Employment in the sector hasn't returned to the highs of the early '90s, but it's back to pre-recession levels, said Chuck Prucha, president of the Oklahoma Manufacturing Alliance.
State manufacturers, Prucha said, have learned to work leaner and smarter, using robotics, numeric-controlled equipment and other technologies. Moreover, many manufacturers, who may have moved production to China and elsewhere overseas, have brought back production because, among other things, a significant difference in product quality and the high cost of fuel.
“Just the costs of transportation to and from can add more costs than expected,” said Prucha, who for 25 years owned an Oklahoma machinery manufacturing company that moved production to Mexico and back.
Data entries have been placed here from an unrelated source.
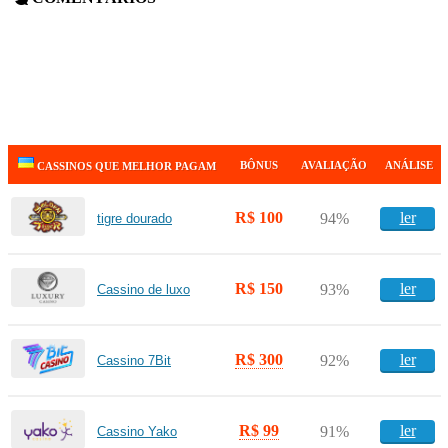
BÔNUS
AVALIAÇÃO
ANÁLISE
CASSINOS QUE MELHOR PAGAM
R$ 100
ler
94%
tigre dourado
R$ 150
ler
93%
Cassino de luxo
R$ 300
ler
92%
Cassino 7Bit
R$ 99
ler
91%
Cassino Yako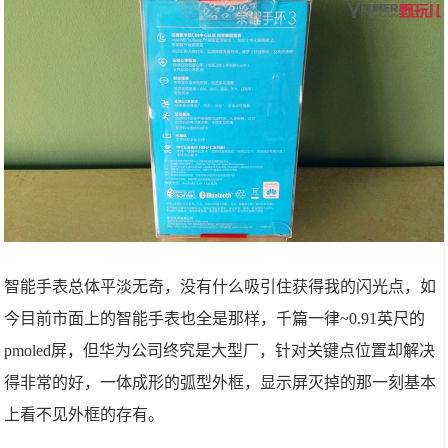
智能手表总体平淡无奇，没有什么吸引住获得我的闪光点，如
今目前市面上的智能手表也全是那样，千篇一律~0.91英尺的
pmoled屏，但华为公司终究是大型厂，针对关键点位置却解决
得非常的好，一体成形的弧型外框，显示屏灭掉的那一刻基本
上看不见外框的存有。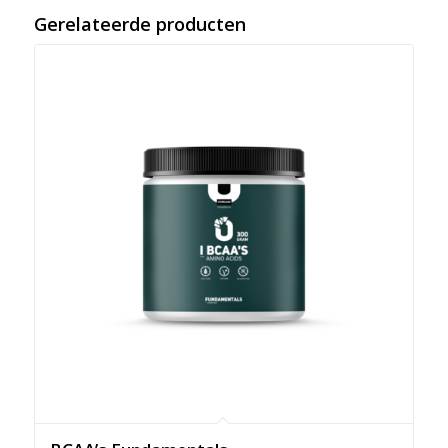
Gerelateerde producten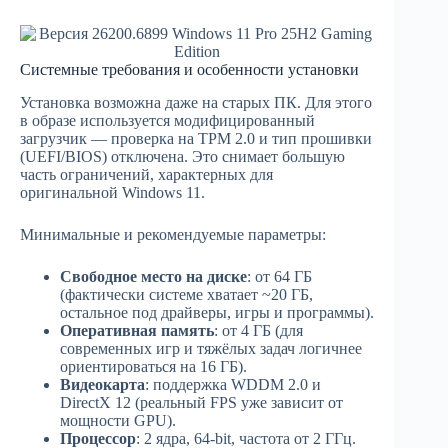
Системные требования и особенности установки
Установка возможна даже на старых ПК. Для этого
в образе используется модифицированный
загрузчик — проверка на TPM 2.0 и тип прошивки
(UEFI/BIOS) отключена. Это снимает большую
часть ограничений, характерных для
оригинальной Windows 11.
Минимальные и рекомендуемые параметры:
Свободное место на диске
: от 64 ГБ
(фактически системе хватает ~20 ГБ,
остальное под драйверы, игры и программы).
Оперативная память
: от 4 ГБ (для
современных игр и тяжёлых задач логичнее
ориентироваться на 16 ГБ).
Видеокарта
: поддержка WDDM 2.0 и
DirectX 12 (реальный FPS уже зависит от
мощности GPU).
Процессор
: 2 ядра, 64-bit, частота от 2 ГГц.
As of August, the manufacturing sector accounted for 8.6 percent of the state's employment, with about 137,400 employees, said Lynn Gray, an economist with the Oklahoma Employment Security Commission.
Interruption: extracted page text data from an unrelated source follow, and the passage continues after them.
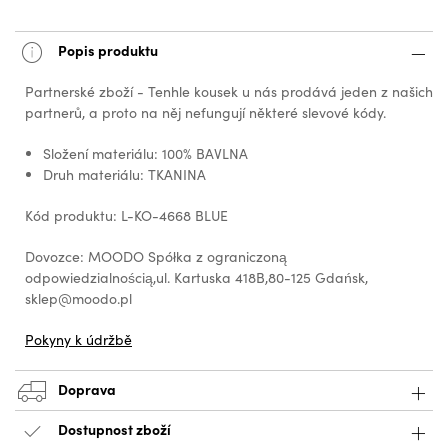
Popis produktu
Partnerské zboží - Tenhle kousek u nás prodává jeden z našich
partnerů, a proto na něj nefungují některé slevové kódy.
Složení materiálu: 100% BAVLNA
Druh materiálu: TKANINA
Kód produktu: L-KO-4668 BLUE
Dovozce: MOODO Spółka z ograniczoną
odpowiedzialnością,ul. Kartuska 418B,80-125 Gdańsk,
sklep@moodo.pl
Pokyny k údržbě
Doprava
Dostupnost zboží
“Manufacturing is an industry that is a significant driver in our jobs recovery,” Gray said. Since the recession low in January 2010, the sector has added 20.4 percent of the new jobs, or 16,300 of 79,900.
During the past 12 months alone, Oklahoma's manufacturing industry has gained 7,700 jobs or 5.9 percent, compared with a 2.9 percent jobs gain for the state as a whole, Gray said.